- Raw data:
================================

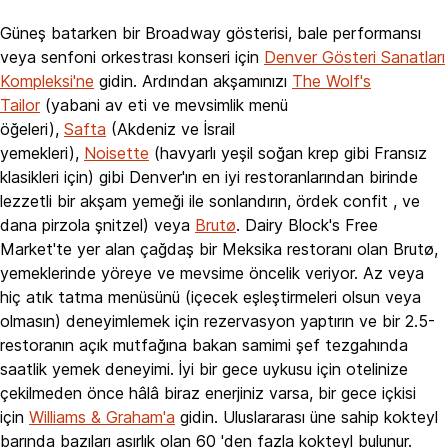
Güneş batarken bir Broadway gösterisi, bale performansı
veya senfoni orkestrası konseri için
Denver Gösteri Sanatları
Kompleksi'ne
gidin. Ardından akşamınızı
The Wolf's
Tailor
(yabani av eti ve mevsimlik menü
öğeleri),
Safta
(Akdeniz ve İsrail
yemekleri),
Noisette
(havyarlı yeşil soğan krep gibi Fransız
klasikleri için) gibi Denver'ın en iyi restoranlarından birinde
lezzetli bir akşam yemeği ile sonlandırın, ördek confit , ve
dana pirzola şnitzel) veya
Brutø
. Dairy Block's Free
Market'te yer alan çağdaş bir Meksika restoranı olan Brutø,
yemeklerinde yöreye ve mevsime öncelik veriyor. Az veya
hiç atık tatma menüsünü (içecek eşleştirmeleri olsun veya
olmasın) deneyimlemek için rezervasyon yaptırın ve bir 2.5-
restoranın açık mutfağına bakan samimi şef tezgahında
saatlik yemek deneyimi. İyi bir gece uykusu için otelinize
çekilmeden önce hâlâ biraz enerjiniz varsa, bir gece içkisi
için
Williams & Graham'a
gidin. Uluslararası üne sahip kokteyl
barında bazıları asırlık olan 60 'den fazla kokteyl bulunur.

================================

- Task details:
Once you have checked every line of the material above, return the ones that hold the string "için".

- Exercise response:
veya senfoni orkestrası konseri için
klasikleri için) gibi Denver'ın en iyi restoranlarından birinde
olmasın) deneyimlemek için rezervasyon yaptırın ve bir 2.5-
saatlik yemek deneyimi. İyi bir gece uykusu için otelinize
için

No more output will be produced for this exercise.